▸ **The problem**: What you write must match, character for character, the lines from the one with "مكتب سالم الشيدي" down to the one with "login (1263, 71)" in the listing below, minus its pictures.

▸ **Data supplied**:
────────────────
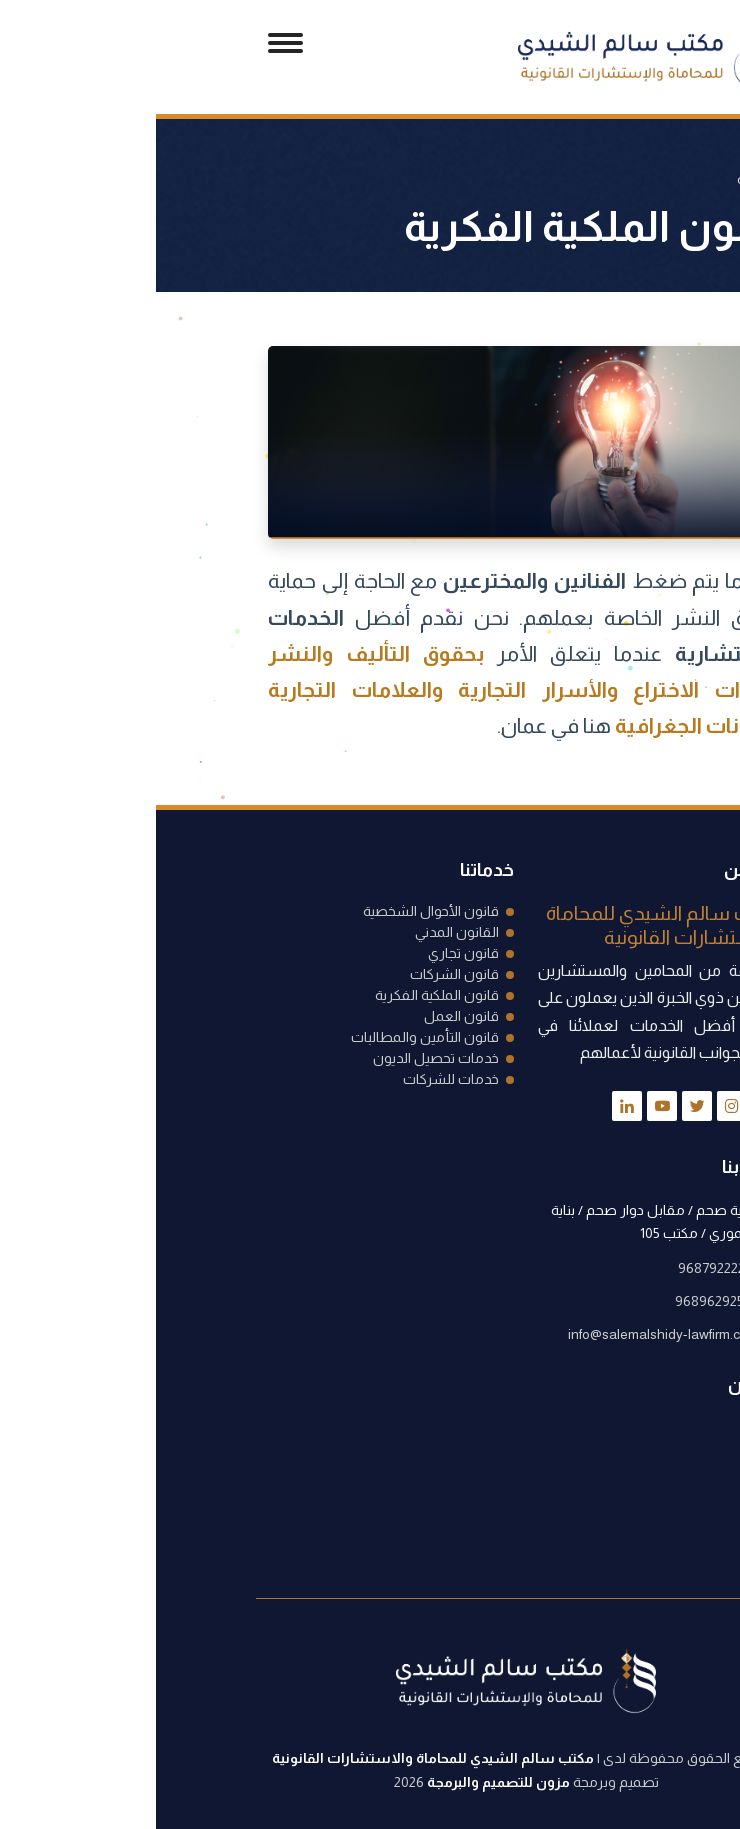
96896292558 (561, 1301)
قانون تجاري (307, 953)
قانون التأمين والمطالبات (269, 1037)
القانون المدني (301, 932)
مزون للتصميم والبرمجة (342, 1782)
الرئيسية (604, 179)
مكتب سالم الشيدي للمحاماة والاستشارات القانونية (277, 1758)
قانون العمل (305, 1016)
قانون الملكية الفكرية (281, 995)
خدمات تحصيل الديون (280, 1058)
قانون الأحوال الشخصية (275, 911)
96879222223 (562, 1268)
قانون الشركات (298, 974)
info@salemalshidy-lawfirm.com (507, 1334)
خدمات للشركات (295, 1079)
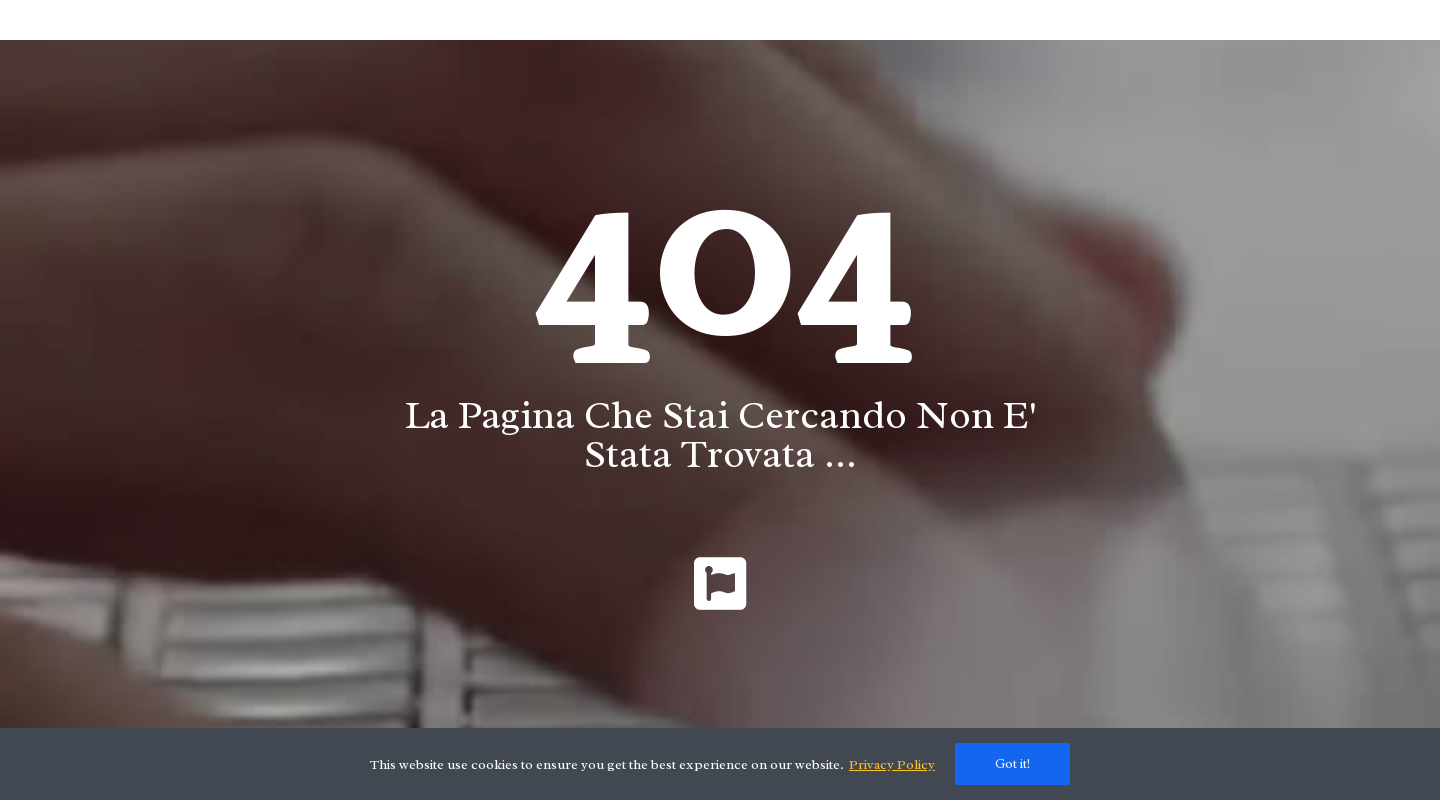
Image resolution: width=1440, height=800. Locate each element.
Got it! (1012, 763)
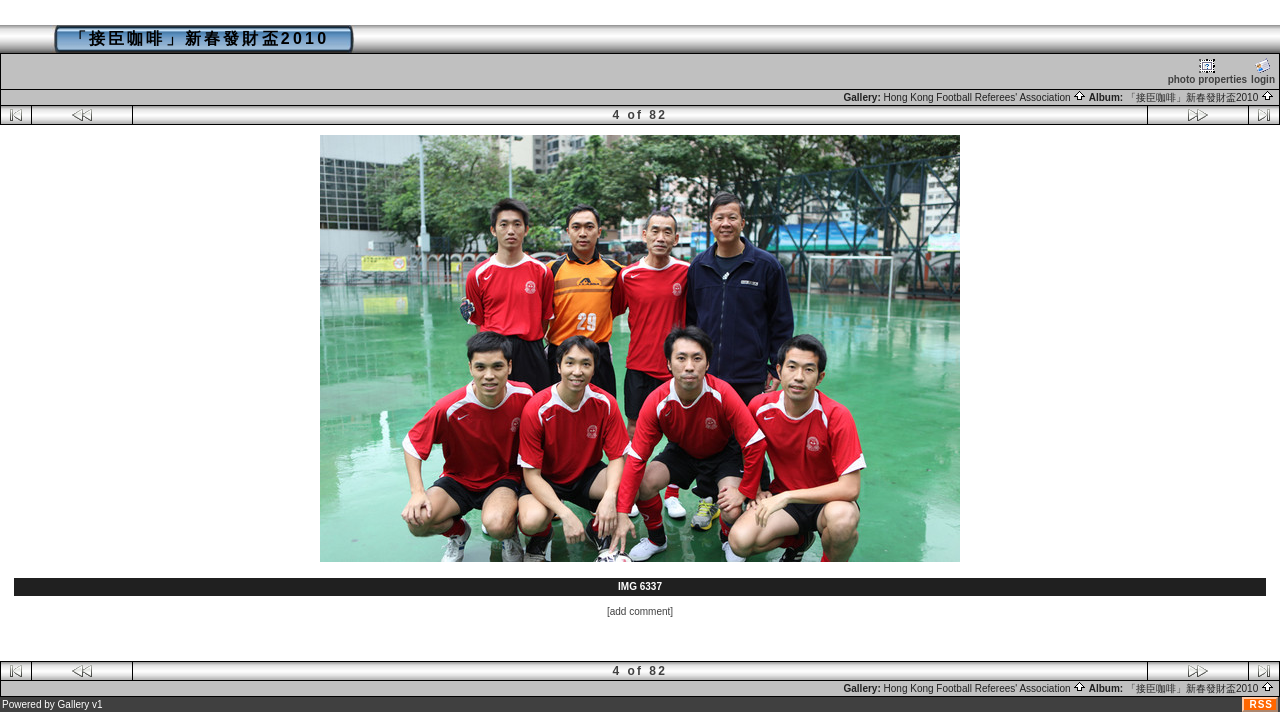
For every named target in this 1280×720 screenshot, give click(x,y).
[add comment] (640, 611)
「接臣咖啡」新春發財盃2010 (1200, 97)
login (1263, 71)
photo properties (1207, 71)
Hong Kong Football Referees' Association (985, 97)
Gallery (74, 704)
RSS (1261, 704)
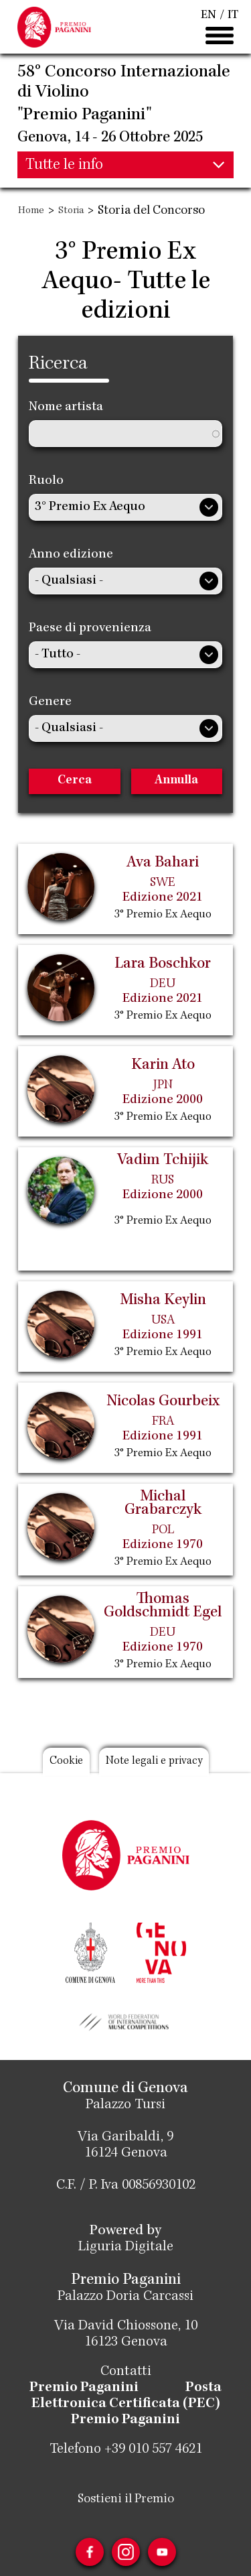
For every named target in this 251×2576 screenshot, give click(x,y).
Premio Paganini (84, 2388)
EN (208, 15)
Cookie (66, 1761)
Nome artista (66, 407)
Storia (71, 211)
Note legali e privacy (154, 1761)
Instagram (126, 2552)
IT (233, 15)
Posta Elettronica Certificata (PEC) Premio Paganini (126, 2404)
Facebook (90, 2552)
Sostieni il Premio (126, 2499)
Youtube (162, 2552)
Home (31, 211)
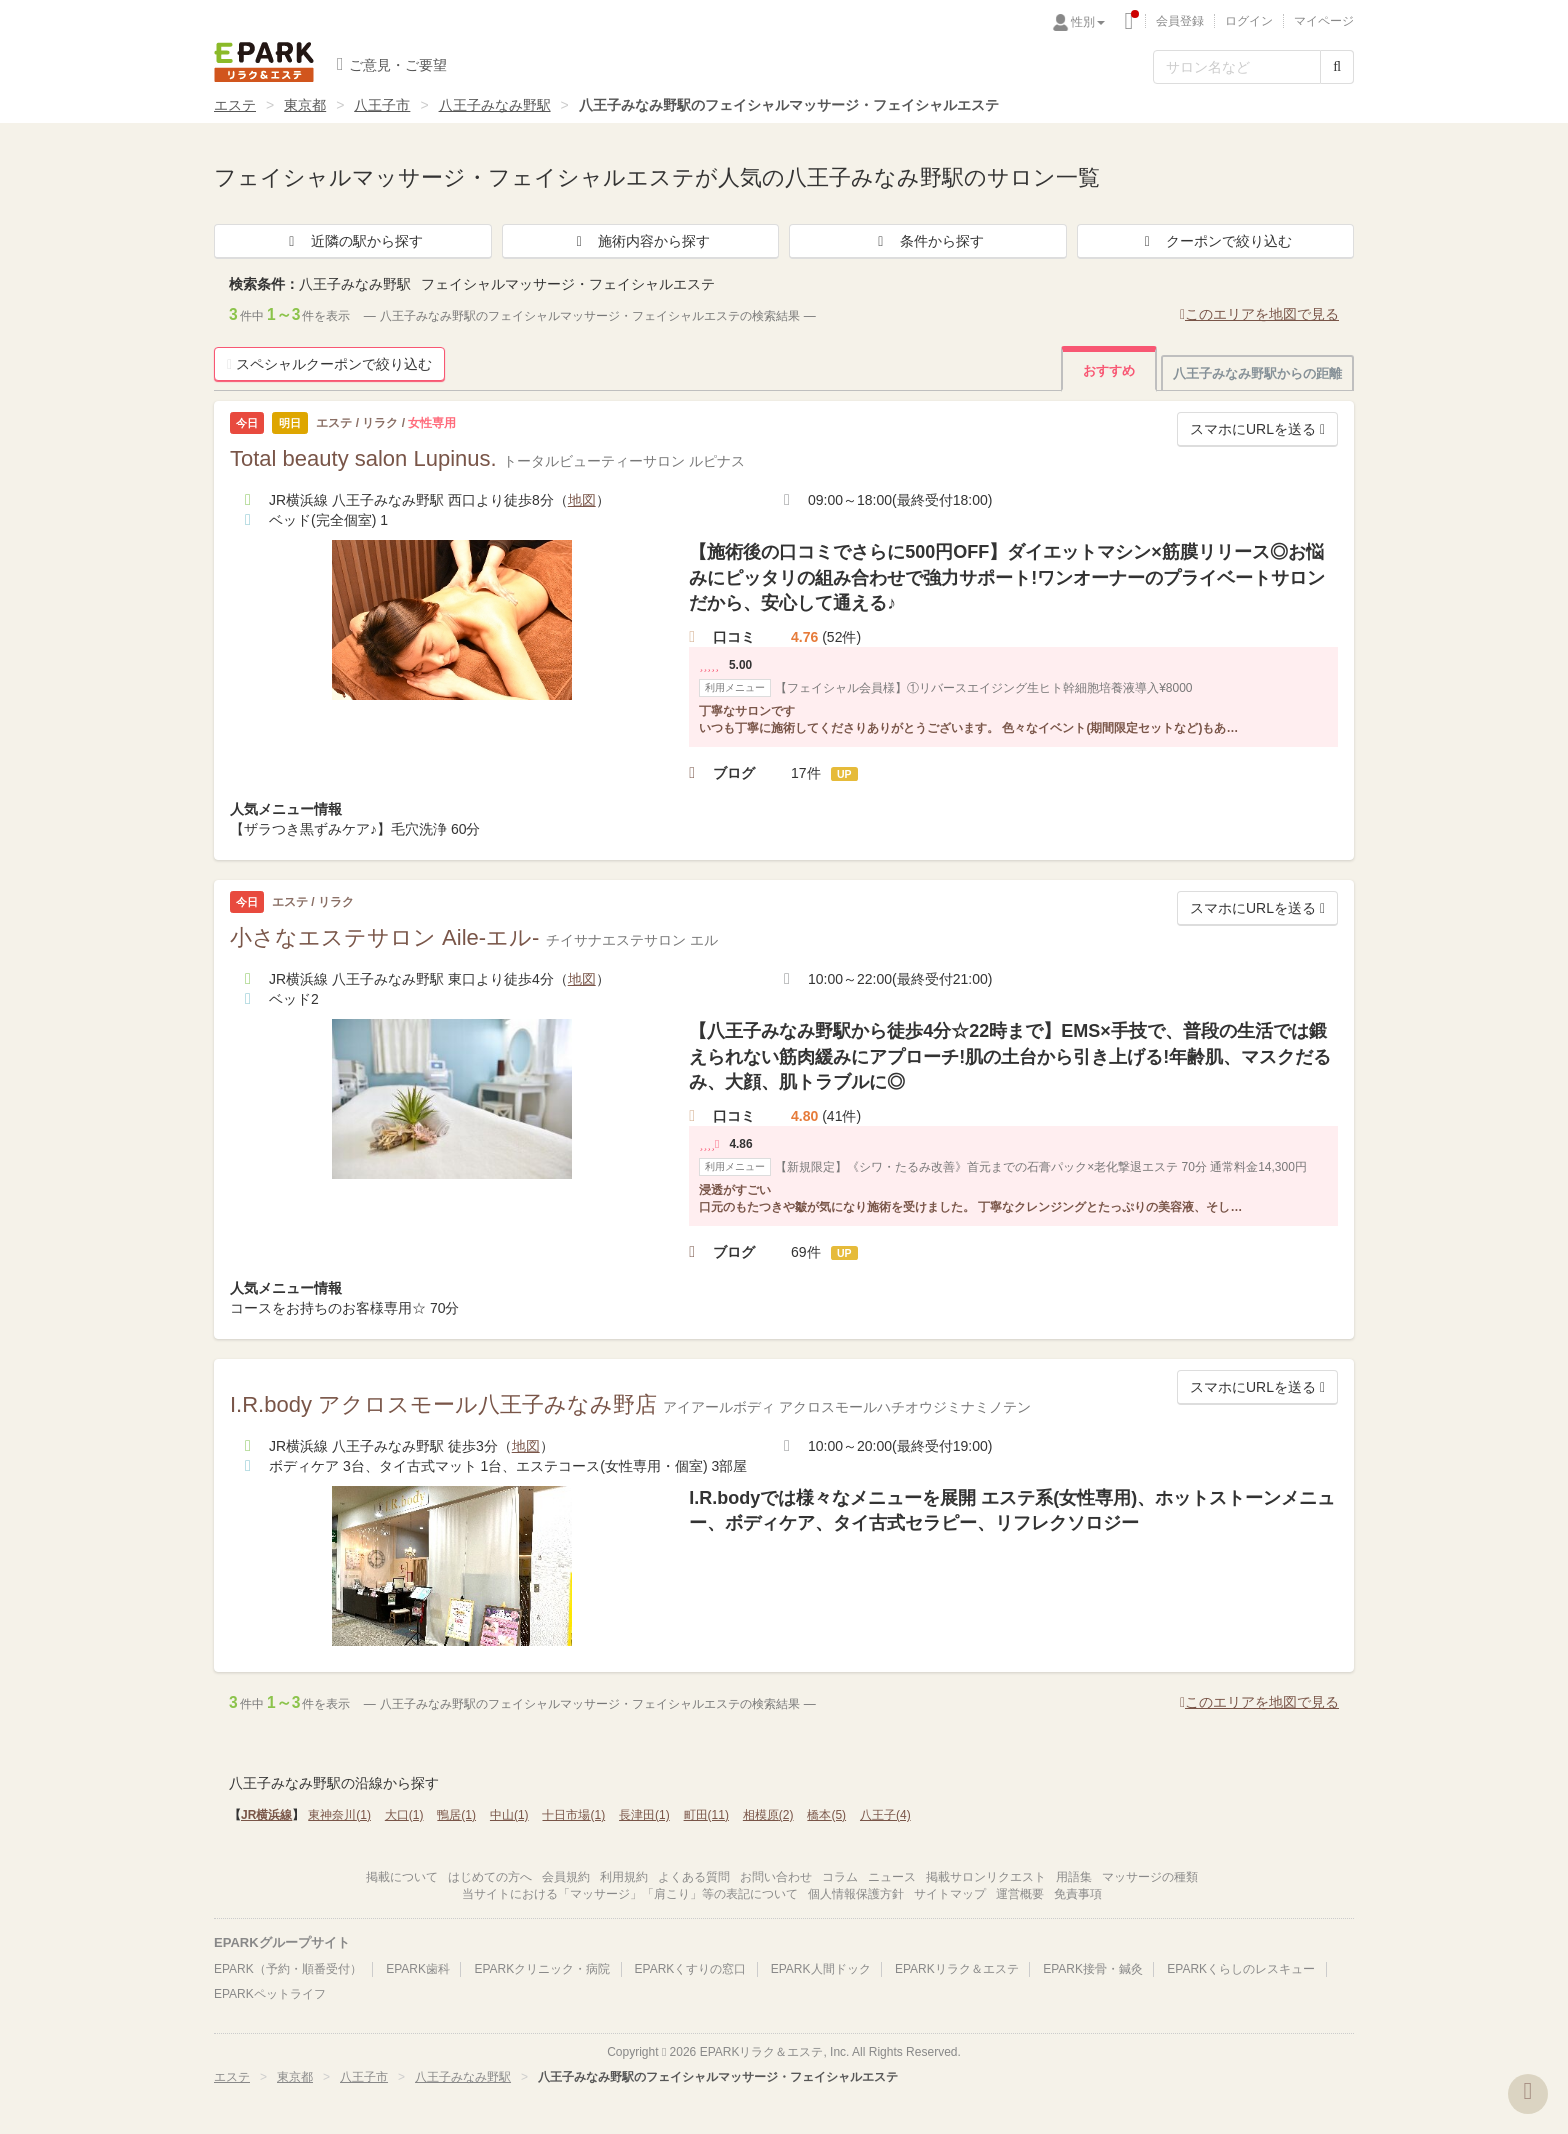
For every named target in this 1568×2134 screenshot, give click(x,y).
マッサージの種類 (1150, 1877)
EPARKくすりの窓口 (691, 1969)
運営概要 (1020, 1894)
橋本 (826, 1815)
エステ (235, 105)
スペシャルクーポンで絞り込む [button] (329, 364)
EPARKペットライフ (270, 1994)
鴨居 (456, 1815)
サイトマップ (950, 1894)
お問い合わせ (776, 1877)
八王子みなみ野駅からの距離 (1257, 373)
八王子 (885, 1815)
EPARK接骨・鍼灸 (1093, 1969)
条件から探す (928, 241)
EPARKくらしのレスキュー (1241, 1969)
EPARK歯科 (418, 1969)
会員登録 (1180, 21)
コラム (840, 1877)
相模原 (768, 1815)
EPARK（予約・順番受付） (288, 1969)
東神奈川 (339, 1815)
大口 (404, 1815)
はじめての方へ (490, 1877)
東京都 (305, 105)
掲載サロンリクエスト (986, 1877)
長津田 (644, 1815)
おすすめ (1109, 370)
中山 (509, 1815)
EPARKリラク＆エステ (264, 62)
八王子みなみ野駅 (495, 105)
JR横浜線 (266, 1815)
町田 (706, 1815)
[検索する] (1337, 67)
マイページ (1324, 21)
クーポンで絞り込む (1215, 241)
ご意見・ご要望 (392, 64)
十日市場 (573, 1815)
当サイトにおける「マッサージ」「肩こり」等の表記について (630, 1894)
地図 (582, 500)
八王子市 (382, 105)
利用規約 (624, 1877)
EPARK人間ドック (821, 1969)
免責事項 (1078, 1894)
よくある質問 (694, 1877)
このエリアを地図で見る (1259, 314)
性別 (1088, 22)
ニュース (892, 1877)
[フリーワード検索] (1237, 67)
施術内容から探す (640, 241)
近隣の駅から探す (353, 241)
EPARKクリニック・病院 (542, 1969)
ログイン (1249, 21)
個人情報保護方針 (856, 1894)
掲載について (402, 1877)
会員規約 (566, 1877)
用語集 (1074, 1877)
────────────────
▸ **Answer space**:
مكتب سالم الشيدي للمحاماة والاستشارات القانونية (277, 1758)
قانون العمل (305, 1016)
قانون الملكية الفكرية (281, 995)
خدمات تحصيل الديون (280, 1058)
قانون الأحوال الشخصية (275, 911)
96879222223 (562, 1268)
قانون الشركات (298, 974)
info@salemalshidy-lawfirm.com (507, 1334)
خدمات للشركات (295, 1079)
Image resolution: width=1440, height=800. Locate each element.
Got it! (1012, 763)
For every named target in this 1280×720 screenshot, give click(x,y).
[add comment] (640, 611)
「接臣咖啡」新春發財盃2010 (1200, 97)
login (1263, 71)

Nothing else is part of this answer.